Exercise data:

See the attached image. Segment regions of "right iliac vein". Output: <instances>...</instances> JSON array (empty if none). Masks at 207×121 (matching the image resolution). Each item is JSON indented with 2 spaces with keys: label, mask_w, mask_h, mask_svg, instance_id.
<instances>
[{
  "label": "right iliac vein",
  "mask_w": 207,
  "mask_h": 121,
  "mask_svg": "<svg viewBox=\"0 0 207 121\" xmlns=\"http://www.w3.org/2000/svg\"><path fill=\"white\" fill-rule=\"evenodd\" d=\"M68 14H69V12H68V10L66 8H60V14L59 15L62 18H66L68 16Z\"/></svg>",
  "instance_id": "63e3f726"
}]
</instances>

Exercise objective: Every line of the data above should be copied exactly.

Problem solution:
See the attached image. Segment regions of "right iliac vein". Output: <instances>...</instances> JSON array (empty if none). Masks at 207×121 (matching the image resolution). Each item is JSON indented with 2 spaces with keys: label, mask_w, mask_h, mask_svg, instance_id.
<instances>
[{
  "label": "right iliac vein",
  "mask_w": 207,
  "mask_h": 121,
  "mask_svg": "<svg viewBox=\"0 0 207 121\" xmlns=\"http://www.w3.org/2000/svg\"><path fill=\"white\" fill-rule=\"evenodd\" d=\"M68 14H69V12H68V10L66 8H60V14L59 15L62 18H66L68 16Z\"/></svg>",
  "instance_id": "63e3f726"
}]
</instances>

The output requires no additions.